Samrat Sahoo

Samrat Sahoo

Samrat Sahoo doesn’t want to be a politician.

Despite that, the Reedy High School rising senior wanted to participate in a program that postures itself after government operations.

Texas Boys State, an American Legion participatory program, allows high school students to become a part of their local, county and state government operations, according to the program website. Activities for Boys State programs, run by students elected to offices, include legislative sessions and court proceedings, according to the American Legion Website.

As Sahoo puts it, the program takes the current government’s structure and requires students to carry out regular government processes.

“The format on how we do the existing processes is decided by the boys,” he said. “So essentially, the structure and process are the same as reality, but the way we handle things there is independent of reality.”

While the program usually takes place in Austin, this year’s event took place on a virtual platform in light of the COVID-19 pandemic. The almost weeklong program took place during early June.

When Sahoo wasn’t able to get nominated by his school, he reached out to a Legion post, which sponsored a different high school, he said.

“I contacted them directly and then they just interviewed me, and they said I was one of the strongest candidates,” he said.

As a result, Sahoo got to serve on the Rules Platform Committee at this year’s Texas Boys State. He was also appointed to the position of Texas Military Preparedness Commissioner on the program’s last day.
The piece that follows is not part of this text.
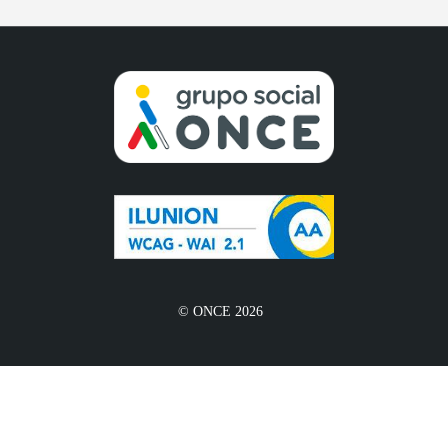
© ONCE 2026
For Sahoo, the most interesting part of the experience was that attendees had to give speeches for positions they wanted to get.

“Some speeches will translate really well in real life, but not as well on technology,” Sahoo said, “so we had to craft speeches that would translate well in technology so we would have a better chance of getting our positions.”

During the program, discussions covered modern issues including police brutality and the COVID-19 pandemic, Sahoo said, and he found himself faced with multiple viewpoints.

Of course, he wasn’t really there for politics.

“I'm actually more of a STEM person,” he said.

An aspiring entrepreneur in STEM (science, technology, engineering and math), Sahoo said he would mainly take away the leadership experience he got from the program and apply it to entrepreneurship.

“I would think that aspiring politicians would also be some of the best leaders, and so I felt that the Boys State would be a really good medium to meet some of those really good leaders and grab attributes from their leadership style that I can apply to myself,” he said.

He said the experience allowed him to open up and be accepting of other ideas.

“That's really essential,” he said, “because when you're a leader, you have to work on a team and you have to consider all of the viewpoints of other team members and what they feel.”

After participating in the program, Sahoo said he hopes to take what he saw at Texas Boys State, particularly from skilled public speakers, and figure out how to apply it.

“I know if you mix the leadership qualities of politicians and put them into entrepreneurship, I guess you have a lot higher chance of success, just because you have that charisma,” he said.